Он отвечал мне спокойно и твердо, что ему невозможно и безнадежно теперь как-то помочь. Уже много лет он сознательно боролся против существующего государственного строя как только мог. Он делал это с полным сознанием опасности, которой подвергался, и теперь решил взять на себя всю ответственность.
Один из двух чиновников, до того молча присутствовавший при нашем разговоре, задал лишь вопрос, на который мне уже намекал Панцингер и который явно беспокоил гестапо.
Имелись якобы веские данные считать, что Харро до своего ареста через посредников переправил за границу совершенно секретные документы. До сих пор Харро отказывался давать какие-либо показания, и чиновник спросил, не намерен ли он теперь что-либо сказать по этому поводу.
Гестапо, видимо, считало, что Харро расчувствуется в эти прощальные часы и раскроет тщательно оберегаемую тайну.
Однако он твердо отказался сделать какие-либо признания о местонахождении документов. Без сомнения, он чувствовал, что гестапо со своей нечистой совестью страшно боится публикации подобных секретных документов и не скоро освободится от этого страха.

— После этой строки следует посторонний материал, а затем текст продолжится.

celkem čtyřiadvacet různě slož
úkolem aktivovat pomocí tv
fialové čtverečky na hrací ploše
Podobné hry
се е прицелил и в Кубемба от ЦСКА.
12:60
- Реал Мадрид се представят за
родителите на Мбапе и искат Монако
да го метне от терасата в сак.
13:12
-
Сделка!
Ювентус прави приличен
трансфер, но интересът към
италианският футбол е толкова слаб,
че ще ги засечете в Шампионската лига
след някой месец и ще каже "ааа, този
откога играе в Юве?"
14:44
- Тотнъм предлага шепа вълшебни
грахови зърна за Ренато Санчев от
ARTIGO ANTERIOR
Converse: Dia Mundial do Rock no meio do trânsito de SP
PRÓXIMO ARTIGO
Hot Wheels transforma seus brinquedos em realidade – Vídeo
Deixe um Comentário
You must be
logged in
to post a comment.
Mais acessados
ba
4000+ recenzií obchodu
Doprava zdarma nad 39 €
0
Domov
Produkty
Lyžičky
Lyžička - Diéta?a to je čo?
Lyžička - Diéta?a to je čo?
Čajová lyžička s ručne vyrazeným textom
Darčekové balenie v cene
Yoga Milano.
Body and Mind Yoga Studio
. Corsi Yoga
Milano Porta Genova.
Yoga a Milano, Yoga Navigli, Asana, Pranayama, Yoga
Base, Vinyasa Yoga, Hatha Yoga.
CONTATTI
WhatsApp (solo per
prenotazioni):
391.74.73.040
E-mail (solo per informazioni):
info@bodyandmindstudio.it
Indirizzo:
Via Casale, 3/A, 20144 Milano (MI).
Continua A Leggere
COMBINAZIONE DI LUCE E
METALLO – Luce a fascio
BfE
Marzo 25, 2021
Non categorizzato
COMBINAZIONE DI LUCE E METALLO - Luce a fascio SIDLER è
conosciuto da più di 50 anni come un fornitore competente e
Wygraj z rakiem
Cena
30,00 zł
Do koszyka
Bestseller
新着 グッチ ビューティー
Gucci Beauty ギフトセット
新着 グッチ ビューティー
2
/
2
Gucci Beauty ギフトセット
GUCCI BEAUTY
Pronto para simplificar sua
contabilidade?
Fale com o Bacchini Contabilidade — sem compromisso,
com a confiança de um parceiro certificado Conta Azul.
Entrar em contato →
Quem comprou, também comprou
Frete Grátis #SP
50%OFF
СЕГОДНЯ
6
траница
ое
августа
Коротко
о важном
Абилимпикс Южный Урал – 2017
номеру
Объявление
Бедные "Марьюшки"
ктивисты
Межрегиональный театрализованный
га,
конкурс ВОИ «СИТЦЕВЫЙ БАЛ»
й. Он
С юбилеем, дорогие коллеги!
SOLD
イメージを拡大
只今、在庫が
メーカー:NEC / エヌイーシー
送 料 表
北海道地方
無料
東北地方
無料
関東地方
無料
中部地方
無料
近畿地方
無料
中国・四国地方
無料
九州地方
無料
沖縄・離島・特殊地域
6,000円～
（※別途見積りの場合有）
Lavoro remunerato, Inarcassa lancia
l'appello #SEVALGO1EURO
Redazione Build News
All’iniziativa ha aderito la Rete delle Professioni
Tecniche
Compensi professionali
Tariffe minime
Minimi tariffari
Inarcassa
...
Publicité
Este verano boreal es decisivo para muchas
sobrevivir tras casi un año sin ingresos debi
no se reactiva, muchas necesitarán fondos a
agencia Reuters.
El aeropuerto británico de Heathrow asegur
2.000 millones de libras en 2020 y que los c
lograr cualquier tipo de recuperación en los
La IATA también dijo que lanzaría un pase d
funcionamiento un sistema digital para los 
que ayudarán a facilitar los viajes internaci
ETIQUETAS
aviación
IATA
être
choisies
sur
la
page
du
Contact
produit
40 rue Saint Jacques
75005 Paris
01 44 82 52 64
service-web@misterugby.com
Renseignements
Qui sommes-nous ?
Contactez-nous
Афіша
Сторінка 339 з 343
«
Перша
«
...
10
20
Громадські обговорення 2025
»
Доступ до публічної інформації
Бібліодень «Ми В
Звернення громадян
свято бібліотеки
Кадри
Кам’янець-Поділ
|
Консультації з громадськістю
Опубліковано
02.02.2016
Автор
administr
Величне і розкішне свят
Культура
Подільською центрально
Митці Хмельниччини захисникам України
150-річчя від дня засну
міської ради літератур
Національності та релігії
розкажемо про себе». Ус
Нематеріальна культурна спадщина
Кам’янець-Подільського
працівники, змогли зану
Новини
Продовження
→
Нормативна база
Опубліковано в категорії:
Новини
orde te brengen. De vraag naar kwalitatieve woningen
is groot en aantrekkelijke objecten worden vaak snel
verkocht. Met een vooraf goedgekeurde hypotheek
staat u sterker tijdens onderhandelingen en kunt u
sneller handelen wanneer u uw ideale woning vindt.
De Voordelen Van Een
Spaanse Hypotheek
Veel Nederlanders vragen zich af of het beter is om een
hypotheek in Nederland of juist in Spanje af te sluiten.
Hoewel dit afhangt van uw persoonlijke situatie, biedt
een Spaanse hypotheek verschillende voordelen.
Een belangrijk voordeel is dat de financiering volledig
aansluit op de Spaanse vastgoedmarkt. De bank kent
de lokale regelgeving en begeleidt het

Конец моего разговора с ним был чисто личным.
Харро встал одновременно со мной, выпрямился и, стоя совсем близко около меня, гордо и твердо посмотрел мне в глаза. Я смог лишь сказать ему:
— Я всегда любил тебя!
Потом я подал ему обе руки, он пожал их. Я пошел к двери, но у порога обернулся и молча кивнул ему. Он стоял выпрямившись между двумя чиновниками. У нас обоих было чувство, что мы видимся в последний раз».
Йон Зиг шел по Франкфуртер-аллее и жадно разглядывал все, что попадалось ему на пути. Его глаза цепко обнимали широкий проспект, засаженный у обочины липами, витрины магазинов, зазывающие покупателей товарами и доступными ценами.
Шла война, но все в общем выглядело так же, как и раньше, в мирное время. Кроваво-красные стяги с черной паучьей свастикой напоминали о том, что в Германии по- прежнему господствуют нацисты. Зигу казалось, что берлинцам нет никакого дела до событий, которые совершаются на восточном фронте, и это раздражало его.
Лица пожилых рабочих и женщин, торопившихся в ближайшие булочные и молочные, были озабочены и хмуры, и Йон подумал, что среди них, наверное, найдутся такие, кто искренне обрадуется первому большому поражению нацистов…
Только два часа назад узнал он о крупном контрнаступлении советских войск, отбросивших фашистских захватчиков от Москвы. Вот оно, начало!
Еще будут новые, радостные известия о победах русских. Их общих победах! Еще будут впереди тяжелые дни, месяцы горьких отступлений и временных поражений, но все-таки придет тот светлый день, когда фашизм будет разбит и разгромлен.
На Штраусбергерплац Йон свернул к станции подземной городской дороги и спустился вниз.
Одинокий рыбак сидел у лодочного причала. Свинцово-серые волны Мюгель-зее тихо плескались у его ног, обутых в старые, видавшие виды сапоги.
Ставни на окнах и двери ближайшего ресторанчика и гостиницы для приезжих были еще закрыты. Было воскресенье, но хозяева, видно, понимали, что в хмурый декабрьский день рассчитывать на посетителей не приходится.
Йон медленно подошел к одинокому рыбаку и положил руку ему на плечо.
— Здравствуй, Отто.
Рыбак обернулся. Его суровое лицо смягчилось, когда он увидел пришельца.
— Здравствуй.
Рыбак привстал и вытащил из рюкзака еще один складной стульчик. Потом, придерживая рукой свою удочку, второе удилище протянул товарищу.
Оба молча уселись рядом. Разговор начал Йон. Он сообщил товарищу последние известия с восточного фронта.